Temos alternativas, atualmente, para diminuir ou parar de consumir produtos que sejam testados em animais e que exijam seu confinamento e sofrimentos atrozes. Há décadas, pouco se sabia e não havia divulgação dos processos de produção agroindustriais. Quase não se questionava a perda da saúde pública e a destruição da biodiversidade decorrentes da plantação de cana-de-açúcar e da instalação de usinas, por exemplo, ou a crueldade que precedia todo o consumo de carne animal. Hoje, dá para participar de um debate mais amplo que conteste a proliferação de usinas de cana-de-açúcar no Estado de SP e a pretensão de instalação de uma em Bauru (reportagem do JC, 26/8).

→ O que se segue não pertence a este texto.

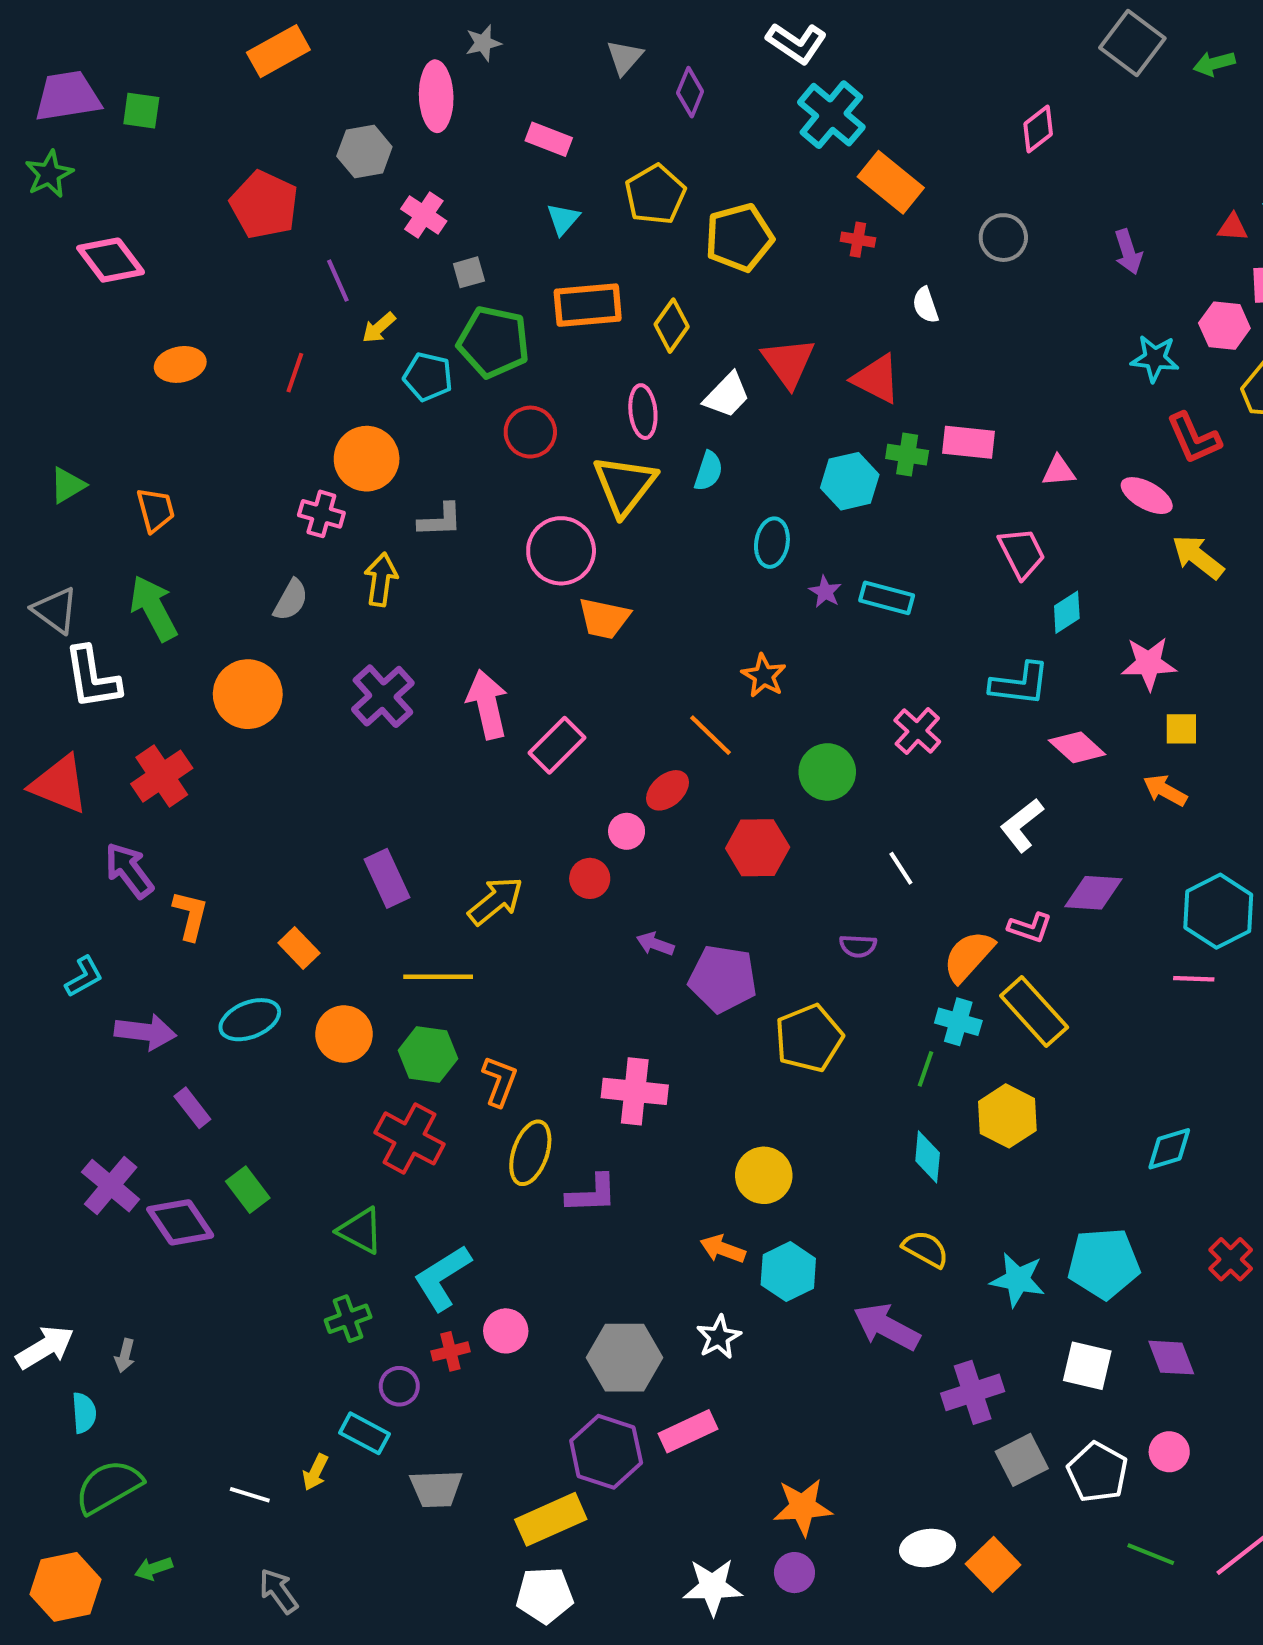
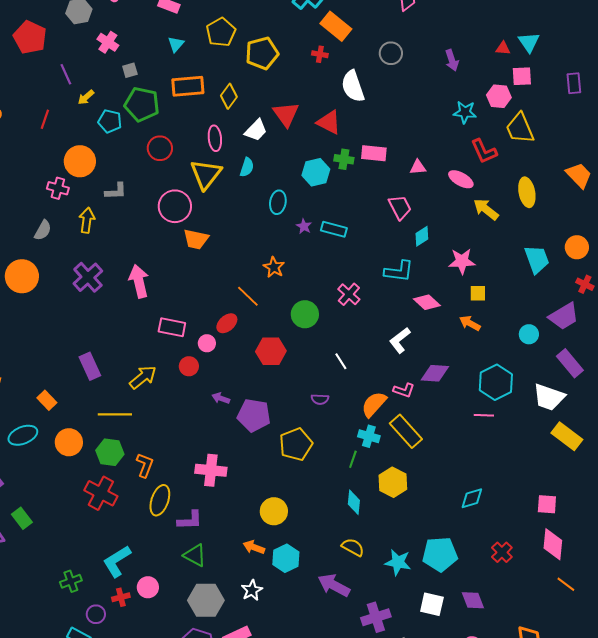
white semicircle: (926, 305) -> (353, 86), size x1.8
pink rectangle: (557, 745) -> (172, 327), moved, turned 56
green triangle: (360, 1231) -> (195, 555), moved

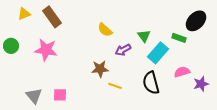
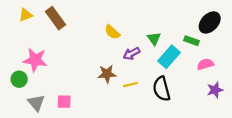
green circle: (11, 46) -> (19, 79), moved
pink star: (46, 50) -> (35, 60), moved
pink semicircle: (182, 72) -> (205, 64), moved
yellow line: (115, 86) -> (130, 85), moved, turned -32

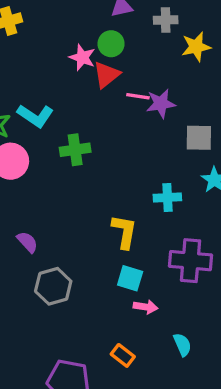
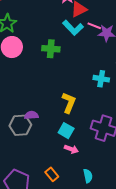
cyan L-shape: (35, 116) -> (73, 28), moved
cyan cross: (167, 197) -> (101, 79), moved
purple semicircle: (27, 242) -> (31, 115), moved, turned -64

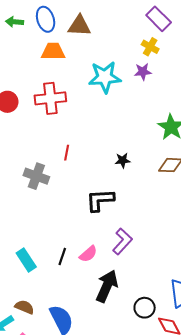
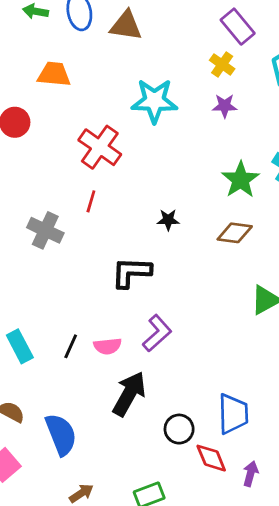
orange trapezoid: (53, 51) -> (54, 74), moved
purple star: (143, 72) -> (225, 106), moved
red cross: (50, 98) -> (100, 147), moved, turned 36
pink semicircle: (88, 254) -> (108, 346), turned 30

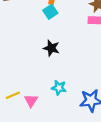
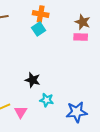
black star: (51, 48) -> (33, 80), moved

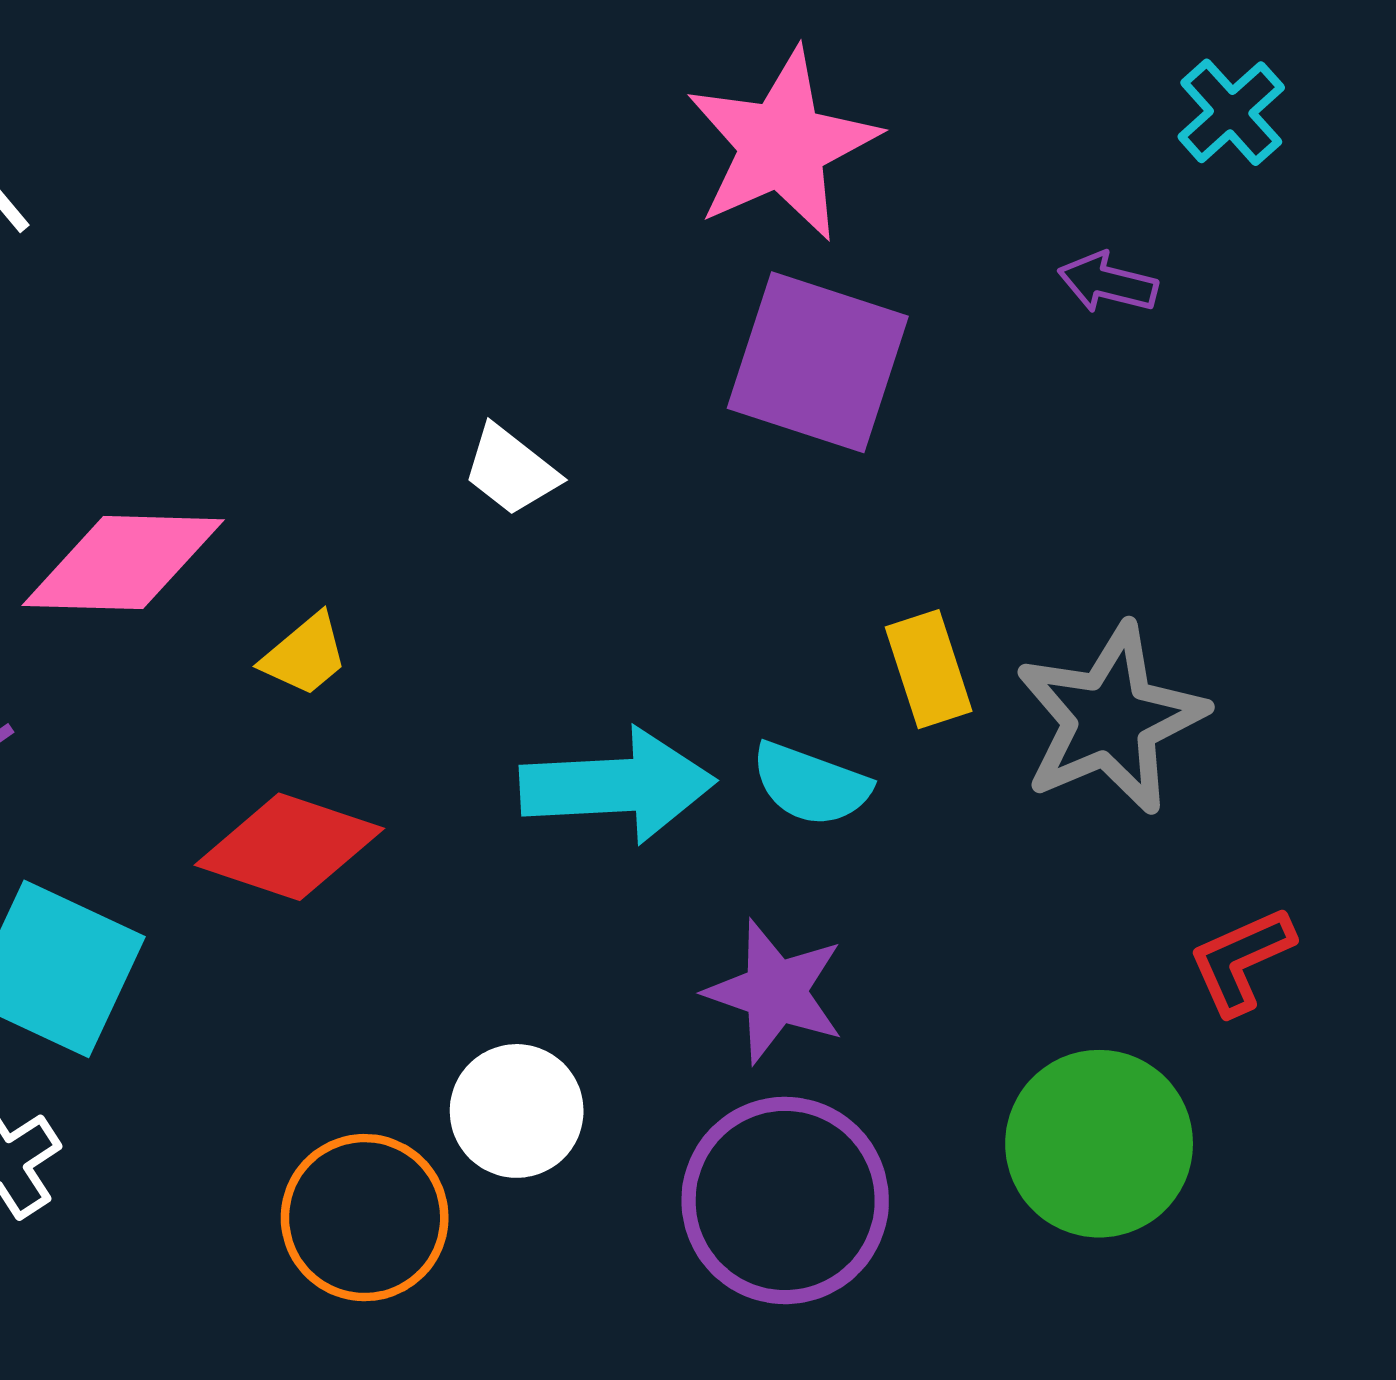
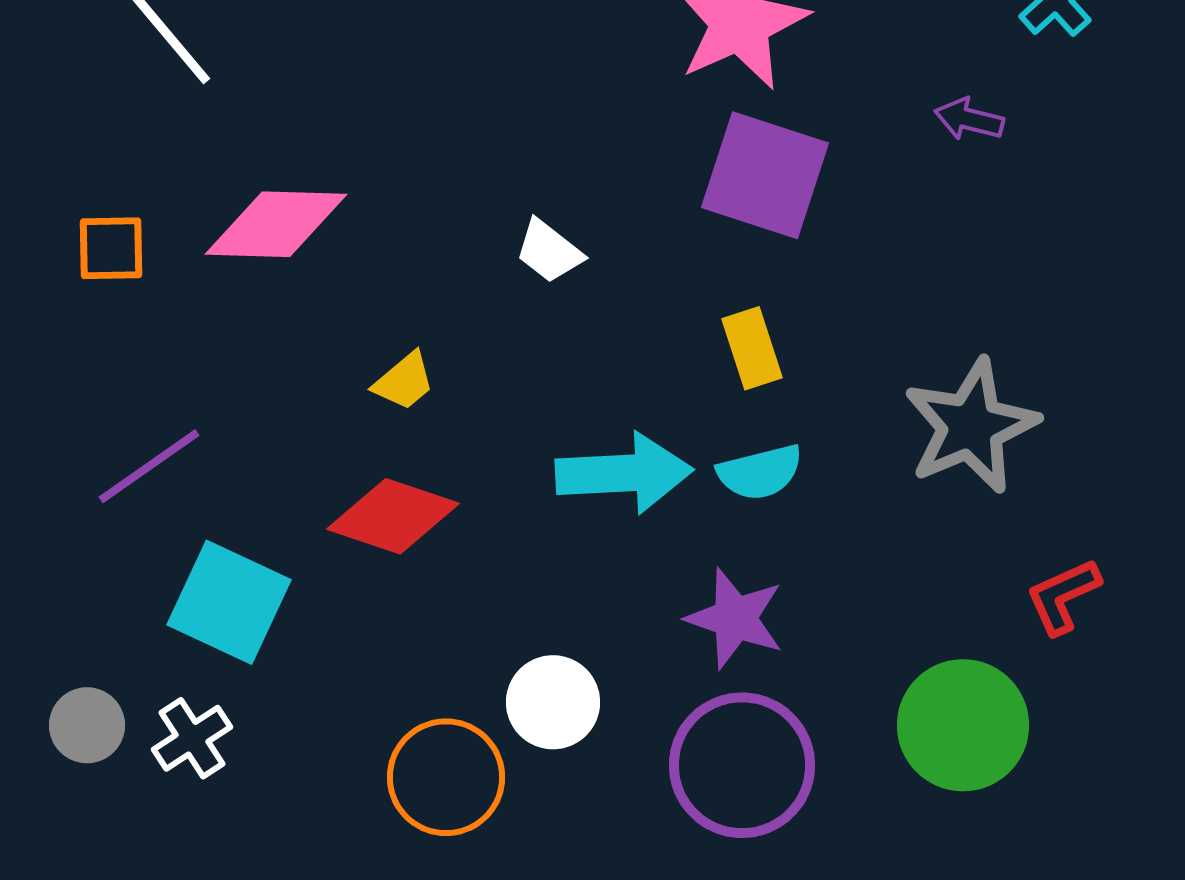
pink diamond: (123, 563) -> (276, 224), moved
yellow rectangle: (929, 669) -> (752, 348), moved
cyan semicircle: (811, 784) -> (760, 472), turned -34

Alegar desconhecimento na era da informação rápida e massificada é quase impossível. Serve de desculpa para oportunistas, egoístas e alienados continuarem a viver “tranqüilos”, serve de justificativa para atitudes dúbias e cruéis. A falta de cidadania, o individualismo e o comodismo têm ligação com a política do “não tenho nada com isso” e “não quero nem saber”. Dá mostras também de preconceito dos que acham que as minorias, como os animais, não merecem estar na esfera das preocupações humanas. Conhecer para selecionar, saber para escolher, ler para aprender: eis alguns processos que ajudariam a construir uma postura de vida mais justa, compassiva e criteriosa. Em tempo: endosso o teor da carta de Camila e Bruna Joaquim Carneiro (JC, 25/8) e reforço o pedido - Desarmamento já!